Directions for this task: Go through the lines below. Copy those with "Hồng".

-------- Recorded information --------

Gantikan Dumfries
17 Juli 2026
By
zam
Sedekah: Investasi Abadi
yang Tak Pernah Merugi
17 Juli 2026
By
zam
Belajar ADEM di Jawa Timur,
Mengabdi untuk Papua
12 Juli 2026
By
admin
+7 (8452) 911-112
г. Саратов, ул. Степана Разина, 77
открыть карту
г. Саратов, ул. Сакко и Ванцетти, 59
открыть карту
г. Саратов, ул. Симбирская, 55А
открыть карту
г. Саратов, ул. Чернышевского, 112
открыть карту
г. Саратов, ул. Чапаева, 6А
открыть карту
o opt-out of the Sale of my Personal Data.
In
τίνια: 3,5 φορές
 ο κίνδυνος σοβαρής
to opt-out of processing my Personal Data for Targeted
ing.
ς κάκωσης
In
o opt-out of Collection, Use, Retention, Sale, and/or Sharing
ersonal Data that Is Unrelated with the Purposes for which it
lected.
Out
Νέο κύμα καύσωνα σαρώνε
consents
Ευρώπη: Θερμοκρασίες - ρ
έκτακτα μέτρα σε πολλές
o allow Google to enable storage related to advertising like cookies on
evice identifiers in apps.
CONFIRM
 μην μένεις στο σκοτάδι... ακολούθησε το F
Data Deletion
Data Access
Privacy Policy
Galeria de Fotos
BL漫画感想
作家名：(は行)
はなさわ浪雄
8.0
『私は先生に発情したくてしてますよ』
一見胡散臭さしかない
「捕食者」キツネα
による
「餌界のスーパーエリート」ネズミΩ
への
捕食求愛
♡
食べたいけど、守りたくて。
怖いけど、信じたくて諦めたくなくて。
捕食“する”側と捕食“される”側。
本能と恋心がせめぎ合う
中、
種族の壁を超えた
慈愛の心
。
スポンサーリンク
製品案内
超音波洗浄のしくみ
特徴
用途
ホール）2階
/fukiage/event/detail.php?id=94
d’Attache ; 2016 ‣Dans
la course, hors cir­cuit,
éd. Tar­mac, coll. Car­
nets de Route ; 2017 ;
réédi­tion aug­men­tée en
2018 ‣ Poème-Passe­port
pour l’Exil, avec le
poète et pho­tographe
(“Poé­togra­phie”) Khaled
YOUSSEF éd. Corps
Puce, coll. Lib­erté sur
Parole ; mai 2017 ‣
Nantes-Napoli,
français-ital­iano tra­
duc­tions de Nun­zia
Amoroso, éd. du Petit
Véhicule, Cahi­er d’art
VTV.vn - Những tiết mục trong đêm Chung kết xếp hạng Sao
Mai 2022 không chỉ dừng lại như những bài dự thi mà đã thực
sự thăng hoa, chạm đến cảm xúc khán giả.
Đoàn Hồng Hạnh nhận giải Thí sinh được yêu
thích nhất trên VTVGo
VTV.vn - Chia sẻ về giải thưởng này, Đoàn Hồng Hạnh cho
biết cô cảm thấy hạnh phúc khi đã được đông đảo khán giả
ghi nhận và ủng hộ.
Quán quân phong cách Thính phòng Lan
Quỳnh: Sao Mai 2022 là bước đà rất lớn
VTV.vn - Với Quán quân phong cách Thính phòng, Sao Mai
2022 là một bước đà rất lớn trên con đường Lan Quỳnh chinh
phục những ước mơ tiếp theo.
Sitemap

--------
-------- Recorded information --------

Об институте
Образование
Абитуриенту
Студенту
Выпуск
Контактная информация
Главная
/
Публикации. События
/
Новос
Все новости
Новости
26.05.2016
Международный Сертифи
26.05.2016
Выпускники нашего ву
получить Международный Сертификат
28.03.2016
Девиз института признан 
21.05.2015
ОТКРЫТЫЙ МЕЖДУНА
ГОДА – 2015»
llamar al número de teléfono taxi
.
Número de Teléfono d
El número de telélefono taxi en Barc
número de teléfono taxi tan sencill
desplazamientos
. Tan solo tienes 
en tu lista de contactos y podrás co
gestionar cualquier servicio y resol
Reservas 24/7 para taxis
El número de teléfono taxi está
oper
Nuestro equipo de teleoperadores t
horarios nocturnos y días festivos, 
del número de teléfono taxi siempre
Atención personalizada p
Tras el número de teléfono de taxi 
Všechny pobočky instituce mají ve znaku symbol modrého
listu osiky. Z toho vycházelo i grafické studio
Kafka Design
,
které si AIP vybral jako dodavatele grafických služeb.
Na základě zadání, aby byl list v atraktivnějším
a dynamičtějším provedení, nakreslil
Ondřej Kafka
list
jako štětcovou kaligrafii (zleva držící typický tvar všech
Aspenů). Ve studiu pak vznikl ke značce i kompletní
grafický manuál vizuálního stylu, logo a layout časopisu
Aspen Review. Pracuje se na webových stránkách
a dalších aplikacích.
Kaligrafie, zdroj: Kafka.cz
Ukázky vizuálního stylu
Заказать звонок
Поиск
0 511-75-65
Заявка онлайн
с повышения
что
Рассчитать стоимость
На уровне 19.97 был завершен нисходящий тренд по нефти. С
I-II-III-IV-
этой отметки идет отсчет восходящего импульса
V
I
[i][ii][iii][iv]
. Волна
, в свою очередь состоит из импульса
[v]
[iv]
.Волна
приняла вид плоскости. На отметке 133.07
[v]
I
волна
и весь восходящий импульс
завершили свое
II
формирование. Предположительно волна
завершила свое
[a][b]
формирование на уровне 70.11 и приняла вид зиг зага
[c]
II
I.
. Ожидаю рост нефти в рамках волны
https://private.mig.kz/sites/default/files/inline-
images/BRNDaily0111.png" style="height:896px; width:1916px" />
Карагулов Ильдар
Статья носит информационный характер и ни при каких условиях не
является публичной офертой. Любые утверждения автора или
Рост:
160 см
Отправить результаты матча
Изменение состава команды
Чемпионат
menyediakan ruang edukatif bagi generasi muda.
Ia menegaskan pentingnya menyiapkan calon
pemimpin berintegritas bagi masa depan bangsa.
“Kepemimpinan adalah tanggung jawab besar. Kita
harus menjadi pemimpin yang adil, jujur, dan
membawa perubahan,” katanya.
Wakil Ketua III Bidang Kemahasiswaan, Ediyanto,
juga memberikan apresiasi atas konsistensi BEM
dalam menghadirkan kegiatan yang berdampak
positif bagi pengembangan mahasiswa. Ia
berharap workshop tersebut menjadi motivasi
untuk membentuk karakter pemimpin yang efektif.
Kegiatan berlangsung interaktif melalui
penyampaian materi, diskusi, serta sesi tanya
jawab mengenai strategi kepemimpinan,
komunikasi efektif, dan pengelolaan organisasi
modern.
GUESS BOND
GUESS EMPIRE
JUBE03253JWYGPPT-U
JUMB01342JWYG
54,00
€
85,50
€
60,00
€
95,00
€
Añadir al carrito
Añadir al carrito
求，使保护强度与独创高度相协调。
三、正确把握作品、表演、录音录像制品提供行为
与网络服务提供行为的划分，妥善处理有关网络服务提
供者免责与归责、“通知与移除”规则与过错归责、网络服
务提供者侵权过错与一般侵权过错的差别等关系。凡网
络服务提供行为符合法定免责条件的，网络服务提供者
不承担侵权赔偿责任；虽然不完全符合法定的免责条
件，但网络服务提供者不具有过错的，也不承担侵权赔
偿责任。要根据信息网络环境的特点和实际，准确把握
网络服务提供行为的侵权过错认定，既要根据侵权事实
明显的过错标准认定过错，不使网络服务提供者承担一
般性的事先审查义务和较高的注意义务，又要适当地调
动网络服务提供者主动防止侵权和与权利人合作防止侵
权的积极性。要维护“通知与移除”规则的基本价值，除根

--------

Solution:
Đoàn Hồng Hạnh nhận giải Thí sinh được yêu
VTV.vn - Chia sẻ về giải thưởng này, Đoàn Hồng Hạnh cho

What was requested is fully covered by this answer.